Der politische Mord und Bergedorf

Bergedorfer Zeitung, 1. Juli 1922

Die einen trauerten und protestierten, die anderen nicht: nach der Ermordung von Außenminister Walther Rathenau vor einhundert Jahren hielt die DDP Bergedorf eine Kundgebung ab – aber unter den geistigen Wegbereitern des Mordes war auch ein Bergedorfer: Alfred Roth.

Alfred Roth war Hauptgeschäftsführer des Deutschvölkischen Schutz- und Trutzbunds, dessen antisemitische und antidemokratische Propagandaflugblätter in Millionenauflagen verbreitet wurden. Eine Hetzschrift Roths gegen Rathenau war im Jahr des Mordes erschienen – die Attentäter aus der rechtsextremistischen Organisation Consul verfügten über enge Kontakte zu diesem „Bund“.

Bergedorfer Zeitung, 5. Juli 1922

Der demokratische Staat war also weiterhin bedroht (siehe z. B. den Beitrag zum Mord an Matthias Erzberger).
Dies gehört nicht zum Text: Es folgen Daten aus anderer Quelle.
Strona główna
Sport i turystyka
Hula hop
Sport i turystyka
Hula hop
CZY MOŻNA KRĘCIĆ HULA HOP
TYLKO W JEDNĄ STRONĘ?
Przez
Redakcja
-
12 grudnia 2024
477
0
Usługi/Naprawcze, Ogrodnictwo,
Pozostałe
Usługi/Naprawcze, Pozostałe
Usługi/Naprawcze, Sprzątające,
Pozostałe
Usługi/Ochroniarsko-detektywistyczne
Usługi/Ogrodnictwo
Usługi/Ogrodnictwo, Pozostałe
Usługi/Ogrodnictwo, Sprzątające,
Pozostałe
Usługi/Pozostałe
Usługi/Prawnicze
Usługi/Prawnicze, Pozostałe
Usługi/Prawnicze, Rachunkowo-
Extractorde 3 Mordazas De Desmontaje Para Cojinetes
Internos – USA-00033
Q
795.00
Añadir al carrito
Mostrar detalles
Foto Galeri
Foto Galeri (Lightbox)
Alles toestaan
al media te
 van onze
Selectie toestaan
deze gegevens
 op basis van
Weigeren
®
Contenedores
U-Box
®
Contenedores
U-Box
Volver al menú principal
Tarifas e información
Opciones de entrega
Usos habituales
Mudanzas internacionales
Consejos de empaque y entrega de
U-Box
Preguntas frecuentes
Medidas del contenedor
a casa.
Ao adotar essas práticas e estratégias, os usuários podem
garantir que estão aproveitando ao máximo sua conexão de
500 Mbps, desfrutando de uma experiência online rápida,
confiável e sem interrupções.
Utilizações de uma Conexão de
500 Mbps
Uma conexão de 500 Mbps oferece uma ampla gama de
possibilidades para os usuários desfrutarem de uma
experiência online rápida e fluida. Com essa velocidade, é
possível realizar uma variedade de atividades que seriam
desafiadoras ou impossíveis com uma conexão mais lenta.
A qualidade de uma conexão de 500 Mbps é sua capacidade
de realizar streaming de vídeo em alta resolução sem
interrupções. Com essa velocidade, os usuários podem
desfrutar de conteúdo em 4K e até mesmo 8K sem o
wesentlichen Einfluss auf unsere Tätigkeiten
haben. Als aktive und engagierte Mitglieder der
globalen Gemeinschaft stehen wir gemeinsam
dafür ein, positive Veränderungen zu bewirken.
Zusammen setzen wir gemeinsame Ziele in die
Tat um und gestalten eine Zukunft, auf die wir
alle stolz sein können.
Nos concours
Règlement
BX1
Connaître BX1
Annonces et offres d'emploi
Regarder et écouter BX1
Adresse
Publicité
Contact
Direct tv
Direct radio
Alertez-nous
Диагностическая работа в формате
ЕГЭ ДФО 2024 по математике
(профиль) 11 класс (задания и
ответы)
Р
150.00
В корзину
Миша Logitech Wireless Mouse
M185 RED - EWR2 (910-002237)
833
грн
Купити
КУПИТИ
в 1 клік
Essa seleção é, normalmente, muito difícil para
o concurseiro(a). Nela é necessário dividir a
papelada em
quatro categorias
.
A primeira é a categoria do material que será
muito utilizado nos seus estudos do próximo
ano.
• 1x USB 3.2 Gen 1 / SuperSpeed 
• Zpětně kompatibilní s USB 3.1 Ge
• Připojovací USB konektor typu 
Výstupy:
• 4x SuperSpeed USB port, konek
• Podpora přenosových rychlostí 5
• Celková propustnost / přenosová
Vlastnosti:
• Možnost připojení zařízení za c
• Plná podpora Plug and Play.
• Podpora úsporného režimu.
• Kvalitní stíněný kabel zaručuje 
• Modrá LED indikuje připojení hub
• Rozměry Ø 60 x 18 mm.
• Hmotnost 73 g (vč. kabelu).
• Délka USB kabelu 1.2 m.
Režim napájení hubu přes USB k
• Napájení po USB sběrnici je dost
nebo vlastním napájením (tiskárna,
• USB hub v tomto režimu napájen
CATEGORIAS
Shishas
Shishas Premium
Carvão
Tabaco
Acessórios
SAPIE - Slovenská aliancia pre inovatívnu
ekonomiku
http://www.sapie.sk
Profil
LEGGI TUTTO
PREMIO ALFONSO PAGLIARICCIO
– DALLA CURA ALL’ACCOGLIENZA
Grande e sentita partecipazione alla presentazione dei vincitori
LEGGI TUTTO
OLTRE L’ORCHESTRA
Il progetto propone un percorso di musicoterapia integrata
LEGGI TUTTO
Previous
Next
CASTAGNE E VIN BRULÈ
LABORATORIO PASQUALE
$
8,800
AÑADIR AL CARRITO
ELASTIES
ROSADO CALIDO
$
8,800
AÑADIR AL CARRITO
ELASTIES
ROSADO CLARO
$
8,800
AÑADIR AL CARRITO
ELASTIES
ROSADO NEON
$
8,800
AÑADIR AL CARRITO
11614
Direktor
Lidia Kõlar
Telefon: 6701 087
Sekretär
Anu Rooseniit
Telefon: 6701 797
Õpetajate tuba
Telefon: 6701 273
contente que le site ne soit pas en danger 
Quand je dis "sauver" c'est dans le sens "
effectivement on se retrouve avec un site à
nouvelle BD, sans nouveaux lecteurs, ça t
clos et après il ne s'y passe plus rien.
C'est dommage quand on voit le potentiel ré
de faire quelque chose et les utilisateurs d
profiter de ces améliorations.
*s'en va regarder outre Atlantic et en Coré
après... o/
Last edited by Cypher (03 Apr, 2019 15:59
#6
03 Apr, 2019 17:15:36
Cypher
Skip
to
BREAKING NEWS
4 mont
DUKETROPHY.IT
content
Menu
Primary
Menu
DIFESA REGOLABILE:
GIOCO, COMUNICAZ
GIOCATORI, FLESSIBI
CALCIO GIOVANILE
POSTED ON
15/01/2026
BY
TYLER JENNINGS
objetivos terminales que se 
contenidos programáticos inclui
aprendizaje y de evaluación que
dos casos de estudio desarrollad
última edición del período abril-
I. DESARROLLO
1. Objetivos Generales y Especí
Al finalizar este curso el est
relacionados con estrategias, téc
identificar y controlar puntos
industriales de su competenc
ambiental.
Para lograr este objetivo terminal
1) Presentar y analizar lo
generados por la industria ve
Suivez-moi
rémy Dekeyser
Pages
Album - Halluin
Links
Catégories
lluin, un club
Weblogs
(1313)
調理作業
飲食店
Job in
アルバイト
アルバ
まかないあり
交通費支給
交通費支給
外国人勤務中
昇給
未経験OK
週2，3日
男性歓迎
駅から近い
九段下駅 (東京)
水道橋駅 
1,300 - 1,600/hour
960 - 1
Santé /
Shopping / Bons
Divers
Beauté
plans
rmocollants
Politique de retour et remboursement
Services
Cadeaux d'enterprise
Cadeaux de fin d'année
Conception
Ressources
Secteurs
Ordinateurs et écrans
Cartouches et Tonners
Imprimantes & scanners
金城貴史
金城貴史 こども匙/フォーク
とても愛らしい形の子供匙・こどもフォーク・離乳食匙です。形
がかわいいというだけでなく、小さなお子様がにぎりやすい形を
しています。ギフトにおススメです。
In Bergedorf und Sande forderten SPD, USPD und KPD und die freien Gewerkschaften auf gemeinsamen Demonstrationen sogar die Aufstellung von Arbeiterwehren, um einen Putsch von rechts verhindern zu können; die weiteren Forderungen waren eher von (nicht zu unterschätzender) symbolischer Bedeutung. Hierauf soll in weiteren Beiträgen eingegangen werden – zur Bildung von Arbeiterwehren kam es jedenfalls nicht: zwar beantragte der Magistrat von Bergedorf etwas verklausuliert, dass der Staat „eine Organisation zum Schutze der republikanischen Regierung … schaffen“ solle (BZ vom 20. Juli), und die Bürgervertretung beschloss dies mit der Mehrheit der SPD, USPD und einer DDP-Stimme, doch blieb das rechtliche Gewaltmonopol allein in staatlicher Hand.

BZ, 19. Juli 1922

Das Reich und Hamburg gingen mit gesetzgeberischen (Republikschutzgesetz) und administrativen Mitteln gegen umstürzlerische Vereinigungen und Publikationen vor – so wurde u.a. der Deutschvölkische Schutz- und Trutzbund verboten (BZ vom 14. Juli). Bei Alfred Roth gab es eine Hausdurchsuchung wegen des Verdachts, er sammle Spenden für die flüchtigen Mörder Rathenaus (BZ vom 15. Juli), doch beweisen ließ sich das nicht (BZ vom 18. Juli und 2. November). Laut Wikipedia verließ er Bergedorf noch im selben Jahr; er trat aber mehrfach bei DNVP-Veranstaltungen als gefeierter Redner in Bergedorf und Hamburg auf (BZ vom 30. Juni, 11. Juli und 8. Dezember 1923).